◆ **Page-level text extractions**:
▬▬▬

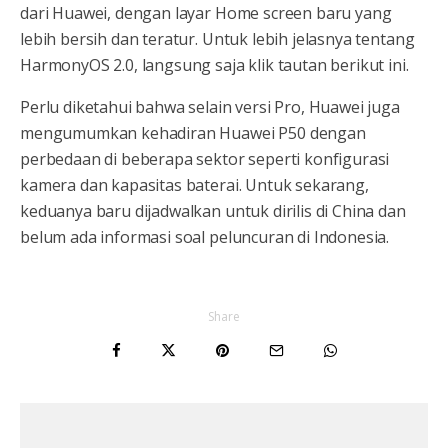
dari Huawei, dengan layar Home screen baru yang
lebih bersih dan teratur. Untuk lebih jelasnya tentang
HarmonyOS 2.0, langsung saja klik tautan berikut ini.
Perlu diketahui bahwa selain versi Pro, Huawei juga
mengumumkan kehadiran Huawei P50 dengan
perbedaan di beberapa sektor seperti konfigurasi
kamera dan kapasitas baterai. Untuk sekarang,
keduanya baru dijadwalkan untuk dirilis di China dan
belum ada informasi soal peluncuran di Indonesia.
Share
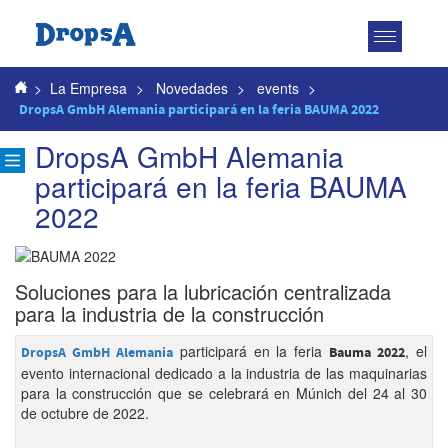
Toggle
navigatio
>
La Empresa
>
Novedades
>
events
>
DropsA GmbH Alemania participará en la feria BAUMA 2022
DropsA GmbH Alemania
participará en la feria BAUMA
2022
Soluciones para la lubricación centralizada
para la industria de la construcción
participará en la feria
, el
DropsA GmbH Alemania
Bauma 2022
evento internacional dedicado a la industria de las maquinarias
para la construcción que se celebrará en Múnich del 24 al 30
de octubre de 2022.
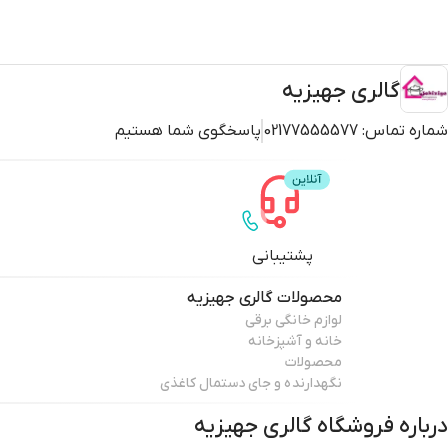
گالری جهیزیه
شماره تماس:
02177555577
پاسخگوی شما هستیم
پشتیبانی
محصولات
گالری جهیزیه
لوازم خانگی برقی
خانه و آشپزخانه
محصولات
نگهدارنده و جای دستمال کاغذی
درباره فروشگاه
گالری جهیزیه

▬▬▬

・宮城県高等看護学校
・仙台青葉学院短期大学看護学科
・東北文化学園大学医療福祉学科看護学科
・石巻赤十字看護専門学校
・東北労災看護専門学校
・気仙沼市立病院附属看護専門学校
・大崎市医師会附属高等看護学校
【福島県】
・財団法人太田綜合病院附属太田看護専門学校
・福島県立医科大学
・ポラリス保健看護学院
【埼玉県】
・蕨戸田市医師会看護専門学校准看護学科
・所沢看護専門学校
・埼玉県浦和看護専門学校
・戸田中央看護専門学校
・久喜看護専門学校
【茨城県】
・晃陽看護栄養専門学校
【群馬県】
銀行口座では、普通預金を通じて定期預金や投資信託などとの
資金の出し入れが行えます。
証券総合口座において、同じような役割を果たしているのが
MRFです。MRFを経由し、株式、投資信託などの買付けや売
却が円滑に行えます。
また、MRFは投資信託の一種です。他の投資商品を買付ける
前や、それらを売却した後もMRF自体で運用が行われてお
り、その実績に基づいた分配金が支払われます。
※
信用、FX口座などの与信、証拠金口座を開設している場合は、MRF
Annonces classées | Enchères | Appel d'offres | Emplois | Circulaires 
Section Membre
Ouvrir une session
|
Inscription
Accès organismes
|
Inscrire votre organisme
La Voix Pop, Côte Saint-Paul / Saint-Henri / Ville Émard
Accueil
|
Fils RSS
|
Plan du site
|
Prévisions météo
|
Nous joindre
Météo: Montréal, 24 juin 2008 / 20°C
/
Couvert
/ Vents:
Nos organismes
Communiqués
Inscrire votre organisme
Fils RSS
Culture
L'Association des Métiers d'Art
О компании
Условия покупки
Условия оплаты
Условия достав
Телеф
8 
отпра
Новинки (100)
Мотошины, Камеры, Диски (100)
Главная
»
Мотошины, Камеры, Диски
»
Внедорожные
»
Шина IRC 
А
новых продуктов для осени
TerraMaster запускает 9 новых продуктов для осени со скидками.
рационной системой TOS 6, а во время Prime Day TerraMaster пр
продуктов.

▬▬▬

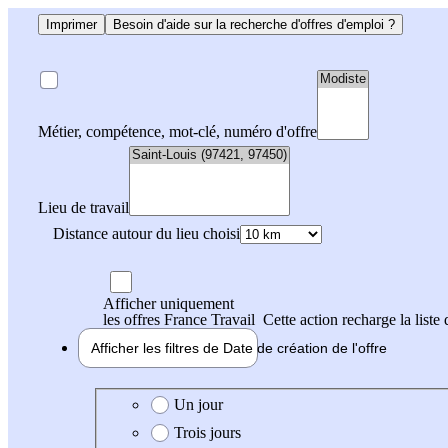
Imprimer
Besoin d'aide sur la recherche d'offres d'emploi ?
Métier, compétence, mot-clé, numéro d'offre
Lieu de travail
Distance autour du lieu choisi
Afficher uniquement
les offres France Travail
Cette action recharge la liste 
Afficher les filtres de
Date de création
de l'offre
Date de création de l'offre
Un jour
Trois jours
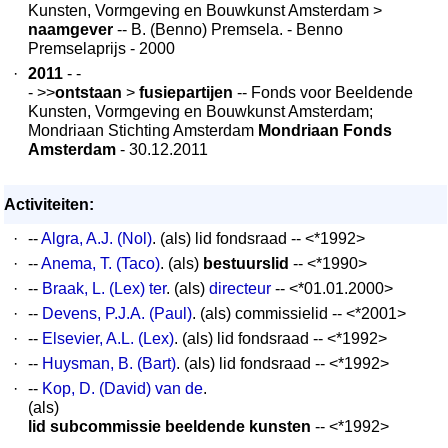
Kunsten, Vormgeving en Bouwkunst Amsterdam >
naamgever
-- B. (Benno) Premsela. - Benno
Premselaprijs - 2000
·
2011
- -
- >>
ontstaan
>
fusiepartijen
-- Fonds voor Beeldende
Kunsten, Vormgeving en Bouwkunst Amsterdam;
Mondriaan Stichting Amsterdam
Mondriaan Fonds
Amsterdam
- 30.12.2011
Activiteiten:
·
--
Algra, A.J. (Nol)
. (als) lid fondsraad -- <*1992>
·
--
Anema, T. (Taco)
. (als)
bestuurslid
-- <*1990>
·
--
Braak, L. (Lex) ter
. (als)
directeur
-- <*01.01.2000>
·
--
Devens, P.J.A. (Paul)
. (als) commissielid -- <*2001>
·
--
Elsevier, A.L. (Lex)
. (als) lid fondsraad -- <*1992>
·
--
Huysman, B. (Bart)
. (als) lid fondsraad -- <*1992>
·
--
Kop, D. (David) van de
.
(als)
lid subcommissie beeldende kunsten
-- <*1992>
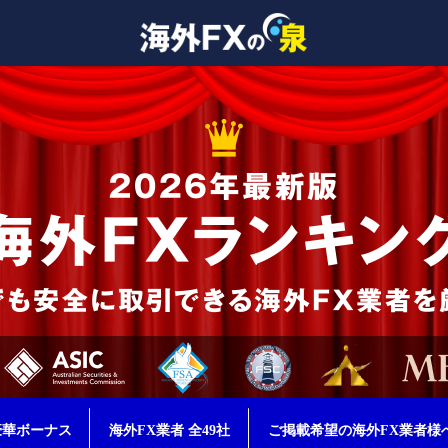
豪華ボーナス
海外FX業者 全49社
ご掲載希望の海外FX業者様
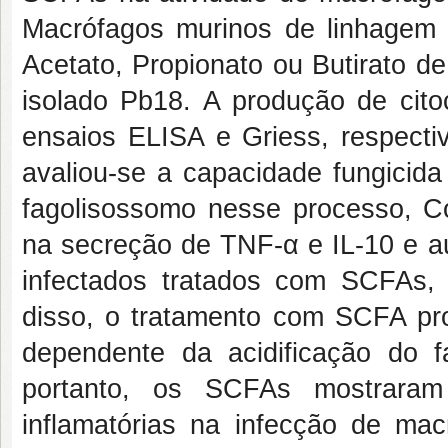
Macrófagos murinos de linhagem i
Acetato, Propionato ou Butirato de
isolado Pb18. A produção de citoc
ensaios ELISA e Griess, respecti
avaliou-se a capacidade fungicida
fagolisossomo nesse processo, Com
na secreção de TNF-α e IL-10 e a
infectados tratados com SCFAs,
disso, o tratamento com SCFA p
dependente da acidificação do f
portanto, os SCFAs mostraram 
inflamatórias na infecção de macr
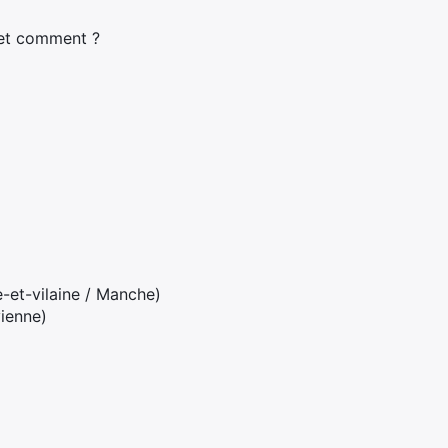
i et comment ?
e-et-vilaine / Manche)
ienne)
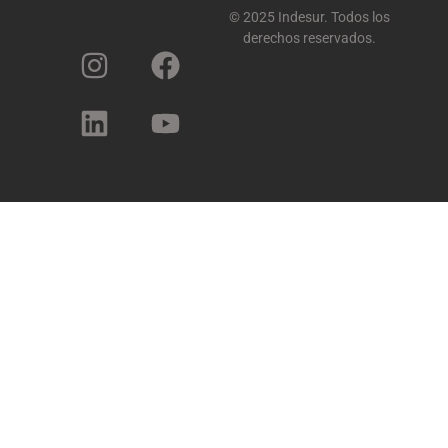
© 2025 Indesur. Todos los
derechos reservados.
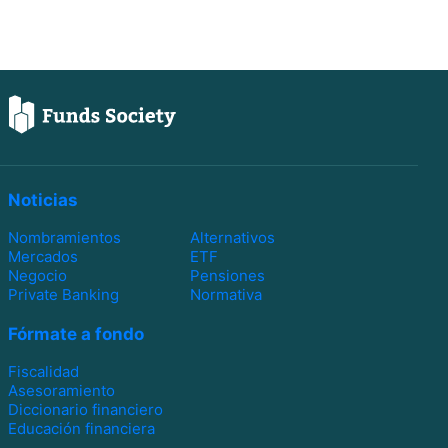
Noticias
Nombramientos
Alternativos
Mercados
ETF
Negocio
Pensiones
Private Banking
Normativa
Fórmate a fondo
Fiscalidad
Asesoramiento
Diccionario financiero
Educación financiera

▬▬▬

A single figure is required: the number of lines above in which the word "новых" occurs.

◆ **OUTPUT BELOW**: 2